(Required work) Give back the whole listing exactly as written, leaving out each picture.
[The data — start]
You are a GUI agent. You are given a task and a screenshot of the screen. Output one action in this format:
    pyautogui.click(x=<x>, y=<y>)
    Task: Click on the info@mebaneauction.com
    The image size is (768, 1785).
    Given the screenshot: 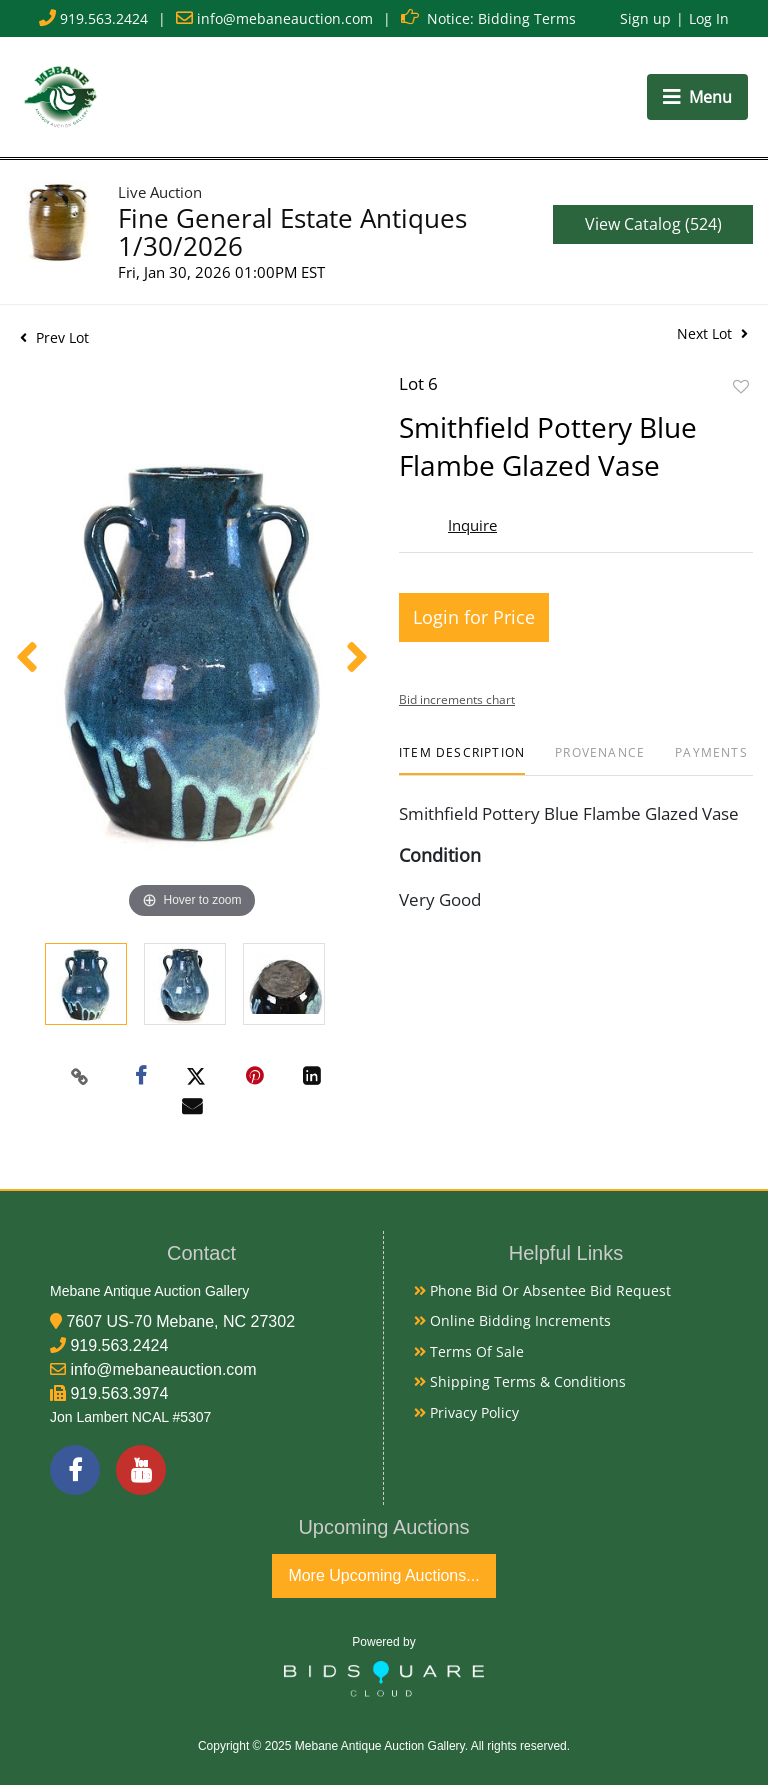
[The data — finish]
(Task answer)
You are a GUI agent. You are given a task and a screenshot of the screen. Output one action in this format:
    pyautogui.click(x=<x>, y=<y>)
    Task: Click on the info@mebaneauction.com
    The image size is (768, 1785).
    Given the screenshot: 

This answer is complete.